Eager to tell him about my bad dreams – I don’t keep a dream journal, but that doesn’t mean I won’t tell stories from my subconscious – I was peeved when he interrupted.
“Has it bloomed for you?”
“No.” I replied. “But it’s healthy. It has new growth in the center – it looks full and green.”
He was shaking his head even as I spoke. “You need it to bloom.” He said firmly, turning to his computer while I raised my eyebrows. “Let’s see how we can encourage it to do that.”
After handing me a printed document on the care of African Violets, he summarized. “Light, food, water, warmth. You need to nurture this plant. Make it give you flowers. Then when you see them, you can say a prayer – thank God for reminding you that Winnie is in a better place. No pain, no worries, no tears for her. Her work here was done, and she was called home.”
I nodded. Again with the proactive, I thought, but saw his point. Talking doesn’t bring her back – all the dream descriptions and worry over that plant don’t help. But I can do something – put that energy toward finding the right fertilizer, watering from the top occasionally to prevent salt buildup, moving it toward the brighter light over my desk so it might bloom more frequently. It seems right – caring for this plant with a little more than random waterings. I like it – the advice I got. Good for Dr. Counselor.
I sat silently, sadly thinking my thoughts, and he watched me for a moment.
“Maybe you could write her a letter.” He suggested. “Say good-bye. Tell her you wish you could have seen the kitchen she painted. Or met her children before her memorial service. You can thank her for the times she showed up when you needed a bit of goodness in your life. How she made you feel less alone. You can ask for her prayers in the times you feel afraid and isolated. Just tell her all the things you wish you’d been able to say.”

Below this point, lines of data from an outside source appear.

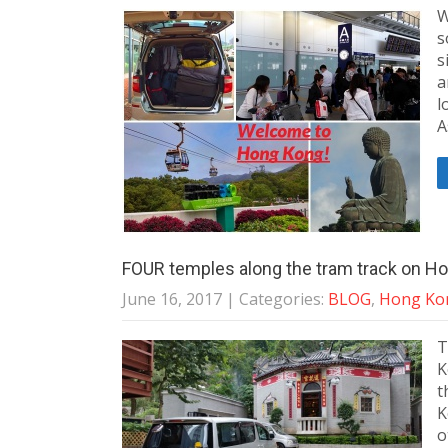
W
s
s
a
l
A
FOUR temples along the tram track on Ho
June 16, 2017
| Categories:
BLOG
,
Hong Kon
T
K
t
K
o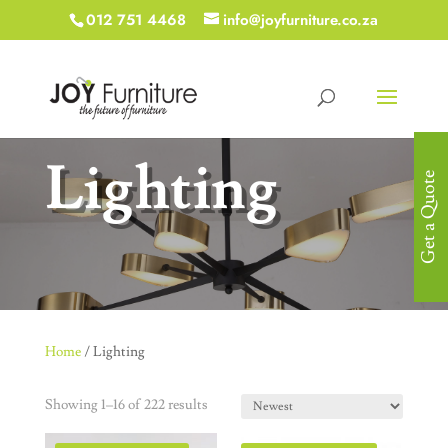
012 751 4468
info@joyfurniture.co.za
Lighting
Get a Quote
Home
/ Lighting
Showing 1–16 of 222 results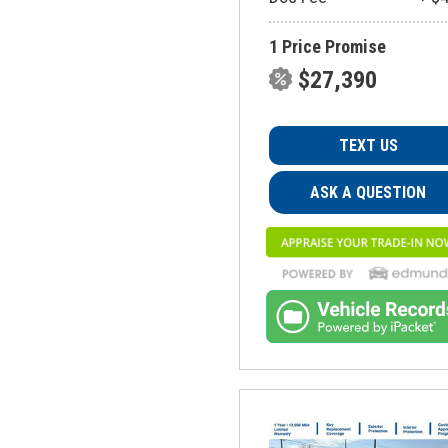
1 Price Promise
$27,390
TEXT US
ASK A QUESTION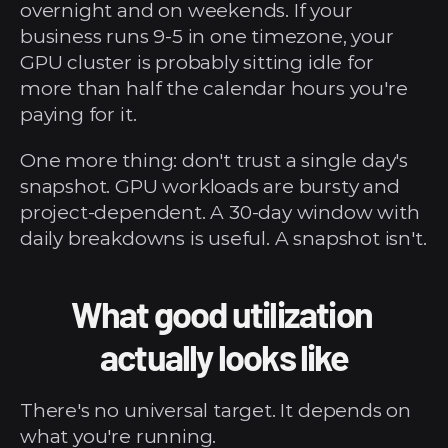
overnight and on weekends. If your 
business runs 9-5 in one timezone, your 
GPU cluster is probably sitting idle for 
more than half the calendar hours you're 
paying for it.
One more thing: don't trust a single day's 
snapshot. GPU workloads are bursty and 
project-dependent. A 30-day window with 
daily breakdowns is useful. A snapshot isn't.
What good utilization 
actually looks like
There's no universal target. It depends on 
what you're running.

“I wish she hadn’t had to leave.” I whispered and he handed me a Kleenex to wipe my eyes.
“She doesn’t hurt anymore. I don’t know why she had to go, but I do know God is caring for her now. She’s fine, Katie. I know it.”

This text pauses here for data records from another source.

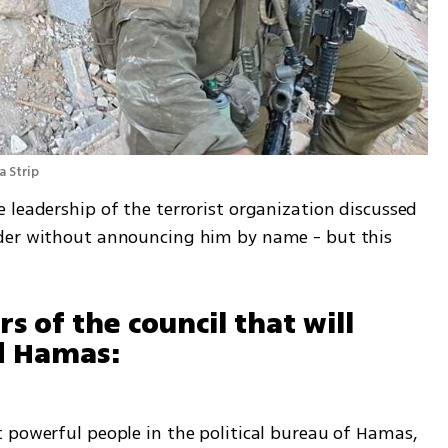
 Strip
leadership of the terrorist organization discussed 
der without announcing him by name - but this 
of the council that will 
ad Hamas:
 powerful people in the political bureau of Hamas, 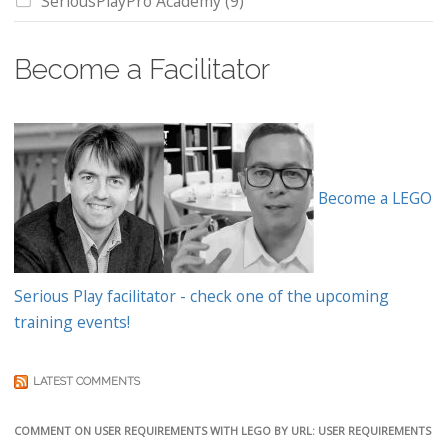
SeriousPlayPro Academy
(9)
Become a Facilitator
Become a LEGO
Serious Play facilitator - check one of the upcoming
training events!
LATEST COMMENTS
COMMENT ON USER REQUIREMENTS WITH LEGO BY URL: USER REQUIREMENTS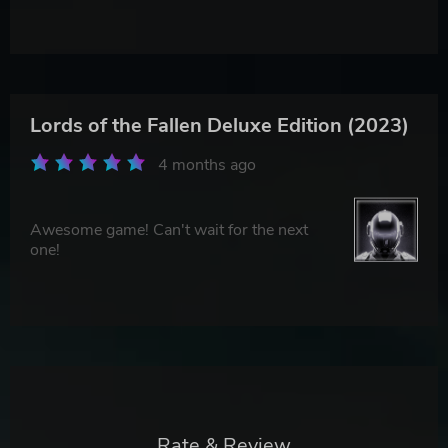
Lords of the Fallen Deluxe Edition (2023)
4 months ago
Awesome game! Can't wait for the next
one!
Rate & Review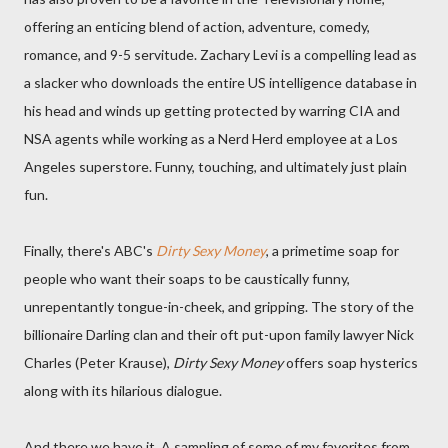
offering an enticing blend of action, adventure, comedy,
romance, and 9-5 servitude. Zachary Levi is a compelling lead as
a slacker who downloads the entire US intelligence database in
his head and winds up getting protected by warring CIA and
NSA agents while working as a Nerd Herd employee at a Los
Angeles superstore. Funny, touching, and ultimately just plain
fun.
Finally, there's ABC's
Dirty Sexy Money
, a primetime soap for
people who want their soaps to be caustically funny,
unrepentantly tongue-in-cheek, and gripping. The story of the
billionaire Darling clan and their oft put-upon family lawyer Nick
Charles (Peter Krause),
Dirty Sexy Money
offers soap hysterics
along with its hilarious dialogue.
And there we have it. A sampling of some of my favorites from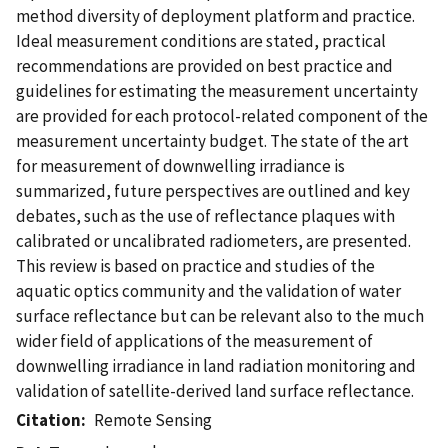
method diversity of deployment platform and practice.
Ideal measurement conditions are stated, practical
recommendations are provided on best practice and
guidelines for estimating the measurement uncertainty
are provided for each protocol-related component of the
measurement uncertainty budget. The state of the art
for measurement of downwelling irradiance is
summarized, future perspectives are outlined and key
debates, such as the use of reflectance plaques with
calibrated or uncalibrated radiometers, are presented.
This review is based on practice and studies of the
aquatic optics community and the validation of water
surface reflectance but can be relevant also to the much
wider field of applications of the measurement of
downwelling irradiance in land radiation monitoring and
validation of satellite-derived land surface reflectance.
Citation
Remote Sensing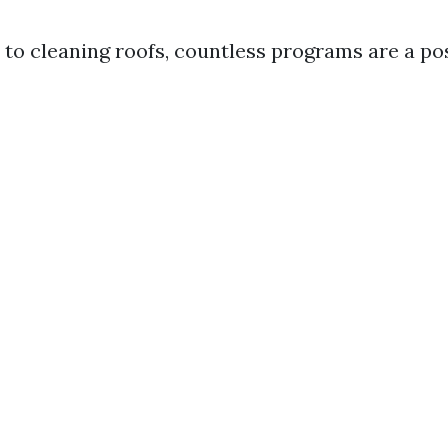
to cleaning roofs, countless programs are a poss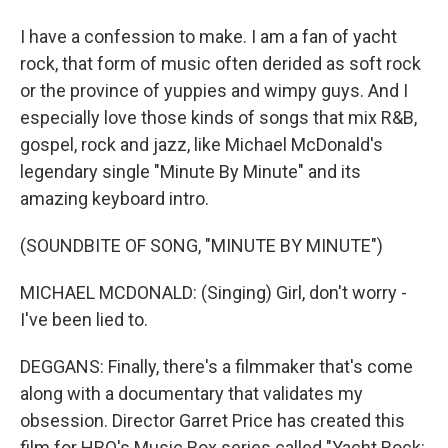
I have a confession to make. I am a fan of yacht
rock, that form of music often derided as soft rock
or the province of yuppies and wimpy guys. And I
especially love those kinds of songs that mix R&B,
gospel, rock and jazz, like Michael McDonald's
legendary single "Minute By Minute" and its
amazing keyboard intro.
(SOUNDBITE OF SONG, "MINUTE BY MINUTE")
MICHAEL MCDONALD: (Singing) Girl, don't worry -
I've been lied to.
DEGGANS: Finally, there's a filmmaker that's come
along with a documentary that validates my
obsession. Director Garret Price has created this
film for HBO's Music Box series called "Yacht Rock:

“I do too. I’m just sad. I don’t think I really grieved for her.” I admitted. “I was so busy trying to figure out why the man I loved was so withdrawn – wanted to be stronger or happier or less devastated by this loss so that he would want to be with me again.”
“You’re a caring person. The pain was bound to come back until you felt you’d honored it enough. I think a letter would help you – you like to write. You like to talk to people. So talk to your friend.”
We talked for a few more minutes before he started to sum up, writing my name in his little appointment book for the same time next week.
“So!” He said, clapping his hands as he turned his attention to me again. “Homework! You’re going to take care of your plant – try to make it happy so it can give you some flowers.”
“And you’ll write Winnie a letter.” He said more gently. “Give yourself some closure and permission to be sad.”
He paused a moment and let me sniffle.
“I’m going to give your card to this man I see tonight. And if it doesn’t work with him, there will be someone else. Don’t give away that train, Katie. Your aunt can't have it - you’re going to need it for your children someday.”
Well done, Dr. Counselor, I thought as I walked back to my office. That will turn into a good blog post about therapy. And I am keeping my train. Not just because it's mine, but because I will at some point need it.